National Institute for Health and Clinical Excellence (NICE)
Printable version

Children and young adults to benefit after NICE recommends personalised immunotherapy to treat blood cancer be made routinely available on the NHS

Innovative CAR-T therapy recommended to treat an aggressive form of leukaemia

Children and young adults with a form of leukaemia that develops rapidly are set to benefit after NICE today (Thursday, 11 April) recommended an innovative, life-extending treatment where the person’s own immune cells are modified to fight the cancer.

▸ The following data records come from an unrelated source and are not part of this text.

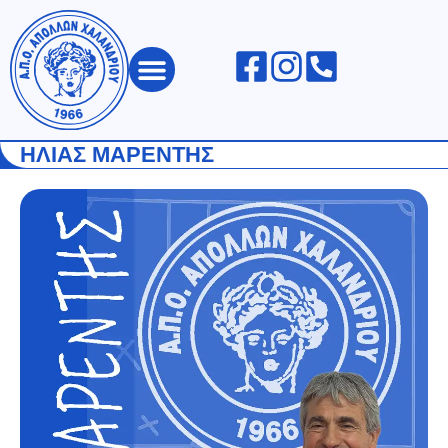
ΑΠΟΛΛΩΝ ΧΑΛΑΝΔΡΙΟΥ
ΗΛΙΑΣ ΜΑΡΕΝΤΗΣ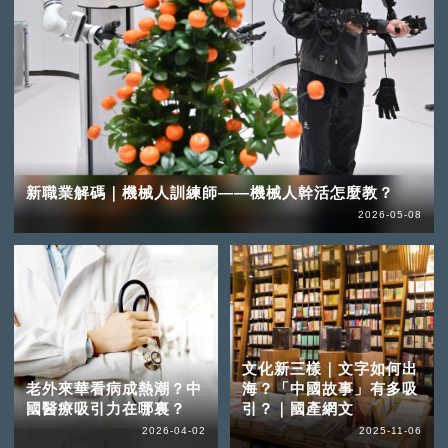
新職業解碼｜機械人訓練師——機械人幹活怎麼教？
2026-05-08
文化新三樣｜文字如何出
老外來華看病成熱潮？中
海？「中國故事」有多吸
國醫療吸引力在哪裏？
引？｜國產網文
2026-04-02
2025-11-06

Tisagenlecleucel (also known as Kymriah and made by Norvartis) is recommended in final draft guidance for children and young adults up to and including those aged 25 with B-cell acute lymphoblastic leukaemia (ALL) which has not responded to treatment, relapsed after a stem-cell transplant, or relapsed for a second or later time. The treatment has been available through the NHS’s Cancer Drugs Fund since December 2018, with this new guidance now recommending its routine rollout.

ALL is a fast-developing type of blood cancer that affects some types of white blood cells, that are a vital part of people’s immune system. It causes the overproduction and accumulation of cancerous, immature white blood cells, also called lymphoblasts, to build up in a person’s bone marrow. This eventually means the body does not have enough white blood cells, red blood cells, or platelets to work properly.

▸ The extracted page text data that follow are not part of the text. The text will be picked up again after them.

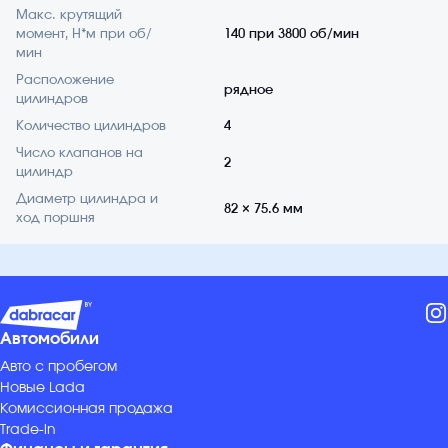
Макс. крутящий
момент, Н*м при об/
140 при 3800 об/мин
мин
Расположение
рядное
цилиндров
Количество цилиндров
4
Число клапанов на
2
цилиндр
Диаметр цилиндра и
82 × 75.6 мм
ход поршня
Автомобили
Авто с пробегом
Новые Lada
Комиссионная продажа
Trade-in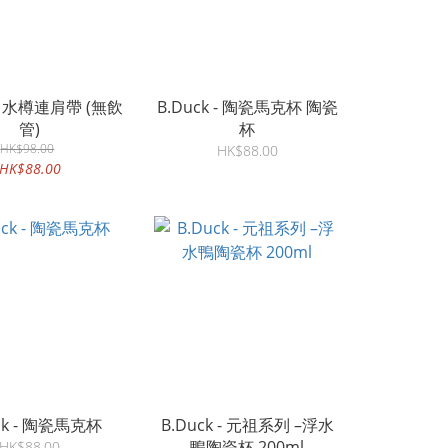
 - 水樽連肩帶 (無飲
B.Duck - 陶瓷馬克杯 陶瓷
管)
杯
HK$98.00
HK$88.00
HK$88.00
ck - 陶瓷馬克杯
B.Duck - 元祖系列 –浮水
鴨陶瓷杯 200ml
HK$88.00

Children and young people with ALL experience a range of debilitating symptoms including increased risk of infections, weight loss, fatigue, bruising and bleeding. If the disease progresses it can be fatal. It also significantly affects the ability of both the person and their caregivers to do daily tasks and maintain employment or education.

Tisagenlecleucel, is a CAR-T – chimeric antigen receptor T-cell – therapy where a patient’s own immune cells are taken and modified so they attach to and kill cancer cells. It is administered as a one-off infusion into the bloodstream.

It is estimated that around 40 children and young adults in England would be eligible for this innovative treatment. Around 300 people in England aged 25 and under are diagnosed each year with acute lymphoblastic leukaemia.

Tisagenlecleucel has been available within the NHS’s Cancer Drugs Fund (CDF) since December 2018. This meant people could have the treatment on the NHS while more data to resolve uncertainty about its effectiveness was collected ahead of this new evaluation by NICE.

The data collected on its use in the NHS and additional clinical trial evidence showed that people lived for longer and without experiencing the disease coming back or progressing, and improved overall survival for people compared with standard treatment.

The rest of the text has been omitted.